▶ _RECORDS TO PROCESS_:
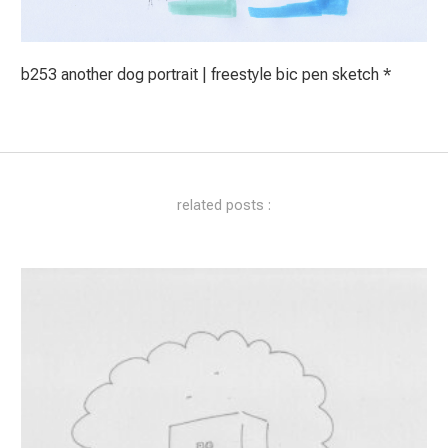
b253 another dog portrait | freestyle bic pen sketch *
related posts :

...

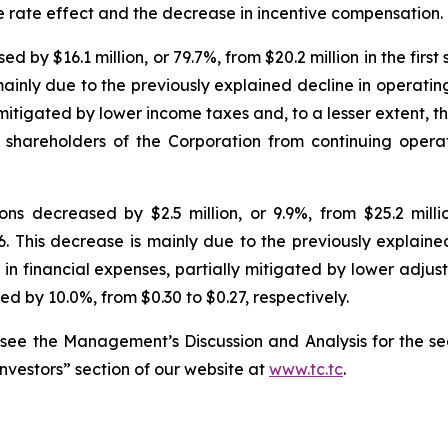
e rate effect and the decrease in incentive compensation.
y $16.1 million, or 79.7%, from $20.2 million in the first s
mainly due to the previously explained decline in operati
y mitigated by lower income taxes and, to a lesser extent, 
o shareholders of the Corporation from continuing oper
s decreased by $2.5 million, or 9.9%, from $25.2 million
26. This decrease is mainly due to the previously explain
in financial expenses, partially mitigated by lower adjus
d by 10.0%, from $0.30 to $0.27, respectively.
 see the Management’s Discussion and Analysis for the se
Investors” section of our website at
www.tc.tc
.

==

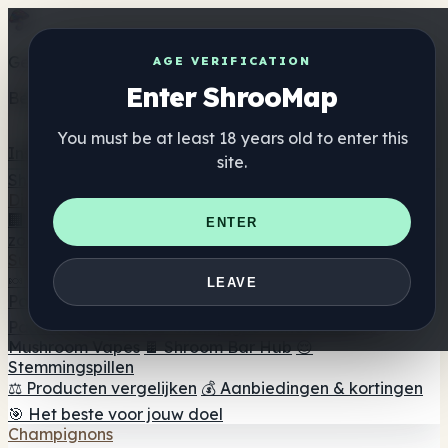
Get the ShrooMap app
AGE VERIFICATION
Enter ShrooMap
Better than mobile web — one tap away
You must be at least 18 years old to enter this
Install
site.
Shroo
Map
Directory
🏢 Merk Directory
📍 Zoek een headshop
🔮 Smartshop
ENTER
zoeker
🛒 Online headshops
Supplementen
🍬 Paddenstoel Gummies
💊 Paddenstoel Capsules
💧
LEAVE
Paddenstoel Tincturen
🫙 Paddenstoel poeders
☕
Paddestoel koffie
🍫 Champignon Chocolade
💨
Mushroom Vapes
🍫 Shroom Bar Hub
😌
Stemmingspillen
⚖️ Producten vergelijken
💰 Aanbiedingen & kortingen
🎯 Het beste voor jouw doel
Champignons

▶ _TASK DIRECTIONS_: Your response should be made up of the lines in the data that contain the word "previously".

▶ _ANSWER SECTION_:
mainly due to the previously explained decline in operati
26. This decrease is mainly due to the previously explain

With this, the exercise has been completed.